Here’s how AMD achieves a 39% performance increase in GPU-driven rendering

More tasks are handed to the GPU.

AMD's GPU-driven rendering demo.

AMD has shared a demo of the capabilities of Work Graphs GPU-driven rendering. This Direct3D feature aims to alleviate CPU bottlenecks by allowing the GPU to generate work instead of waiting for the CPU to send it.

Work Graphs is a new feature of the Direct3D 12 graphics API that allows the GPU to generate tasks for itself. This increased autonomy reduces the CPU overhead thanks to the reduction in communication between it and GPU. One of Work Graphs features called mesh nodes allows it to feed directly into a mesh shader, turning the work graph into an amplification shader.

Announced by Microsoft on March 11, we finally received a demo from AMD showing its potential uplifts. Developed in collaboration with Coburg University, this demo used a single Work Graph dispatch to render everything aside from the Skybox and UI. In this specific instance, Work Graphs improved performance by a whopping 39% on a Radeon RX 7900 XTX compared to regular methods using ExecuteIndirect.

Work Graphs drawcalls chart.

This demo was run with the following parameters:

  • 6,600 draw calls/frame (after coalescing)
  • 13 million triangles/frame
  • 200,000 work items passing through the graph
  • 37 nodes and 9 draw nodes
  • <200MiB of work graph backing store memory

GPU-driven rendering is something Unreal Engine developers recommended for some time now. Currently, only AMD’s RDNA 3 and Nvidia’s RTX 30 series or newer GPUs support this technology through their latest drivers. It is unclear if Intel GPUs support it too, but upcoming chips probably will anyway.

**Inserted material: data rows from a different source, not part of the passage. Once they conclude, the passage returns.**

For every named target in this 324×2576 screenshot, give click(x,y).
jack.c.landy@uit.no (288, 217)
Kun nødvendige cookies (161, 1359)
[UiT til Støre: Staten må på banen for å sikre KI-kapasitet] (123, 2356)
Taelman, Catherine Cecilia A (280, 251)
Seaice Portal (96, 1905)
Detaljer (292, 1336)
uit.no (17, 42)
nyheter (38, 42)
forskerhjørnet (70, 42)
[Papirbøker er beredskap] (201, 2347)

Graham Wihlidal from Epic Games said that before Work Graphs, it was difficult to perform fine-grained memory management on the GPU, which made it hard to support algorithms with dynamic work expansion. But with Work Graphs, complex and highly variable pipelines can run efficiently on the GPU. He added that the programming model also becomes significantly simpler for developers.

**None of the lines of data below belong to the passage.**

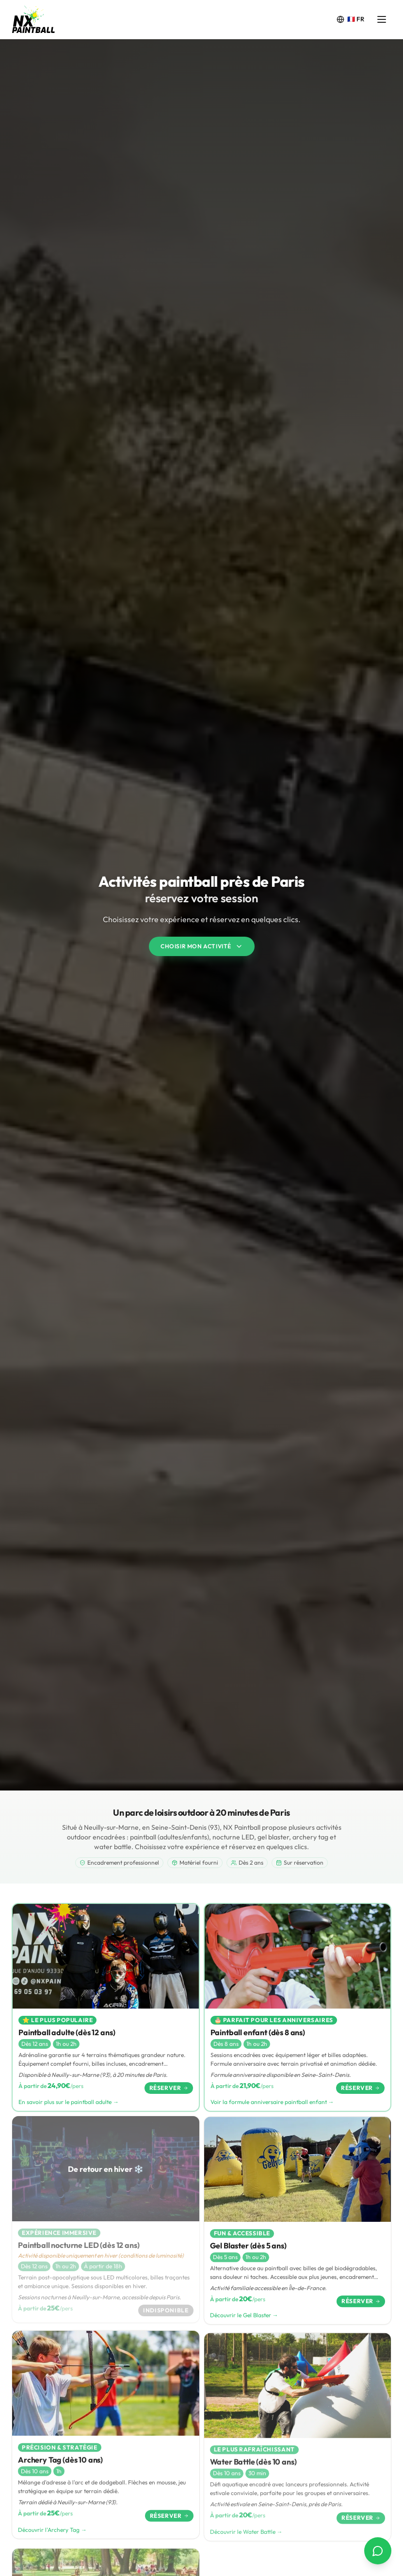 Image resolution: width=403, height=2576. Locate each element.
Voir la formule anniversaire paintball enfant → (272, 2104)
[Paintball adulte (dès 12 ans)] (106, 2008)
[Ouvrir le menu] (381, 19)
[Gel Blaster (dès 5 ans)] (298, 2228)
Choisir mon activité (202, 946)
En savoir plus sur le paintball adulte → (68, 2102)
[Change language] (350, 19)
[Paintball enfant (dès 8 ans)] (298, 2009)
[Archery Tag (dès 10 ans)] (106, 2444)
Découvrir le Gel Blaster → (244, 2322)
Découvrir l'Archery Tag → (52, 2538)
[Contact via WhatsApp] (377, 2550) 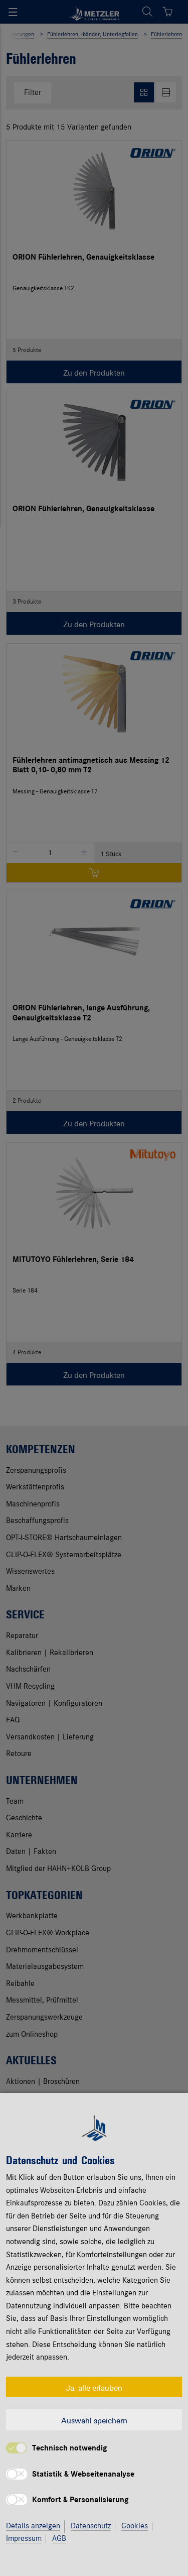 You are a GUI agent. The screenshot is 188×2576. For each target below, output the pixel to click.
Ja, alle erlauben (94, 2387)
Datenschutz (91, 2526)
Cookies (134, 2526)
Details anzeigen (33, 2526)
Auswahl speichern (94, 2420)
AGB (59, 2539)
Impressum (24, 2539) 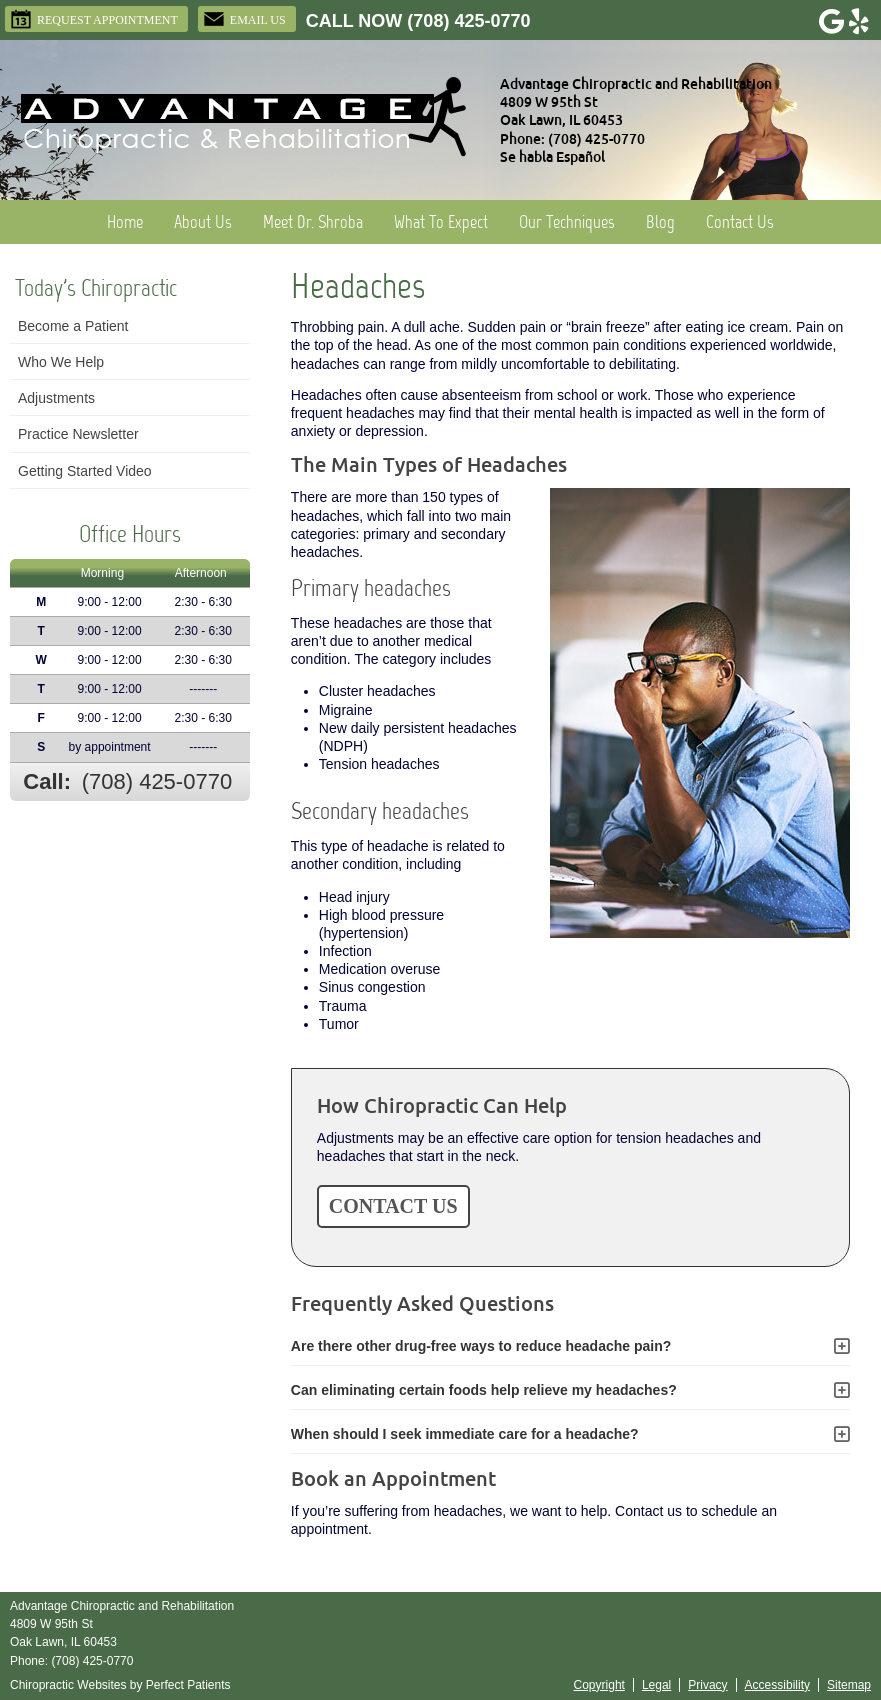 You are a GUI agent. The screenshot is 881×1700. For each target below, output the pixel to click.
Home (125, 222)
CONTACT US (393, 1206)
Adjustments (56, 398)
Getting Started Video (85, 471)
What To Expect (441, 222)
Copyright (599, 1685)
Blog (660, 222)
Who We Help (61, 362)
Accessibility (777, 1685)
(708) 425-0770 (468, 21)
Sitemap (849, 1685)
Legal (656, 1685)
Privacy (707, 1685)
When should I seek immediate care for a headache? (465, 1434)
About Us (203, 222)
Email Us (244, 19)
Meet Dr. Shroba (313, 222)
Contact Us (740, 222)
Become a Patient (73, 326)
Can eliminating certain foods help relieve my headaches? (484, 1390)
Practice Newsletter (78, 434)
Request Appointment (94, 19)
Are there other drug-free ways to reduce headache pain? (481, 1346)
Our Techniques (567, 222)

“Mesh nodes really close the loop in terms of providing an end-to-end replacement for Execute Indirect and moving the GPU programming model forward. Everything can move into a single graph and execute in a single dispatch, making it very easy to compose large applications from small bits and pieces. Moreover, problems like PSO switching, empty dispatches, and buffer memory management just go away, making full GPU driven pipelines accessible to many more applications and use cases than before,” said Matthäus Chajdas, software/hardware architect at AMD.

Work Graphs is the result of several years of collaboration between Microsoft and its partners. Though still in early stages, it carries many hopes and promises. Until games start implementing it, we can’t be sure of its real-world benefits, since many DirectX 12 features have yet to prove their worth for gamers.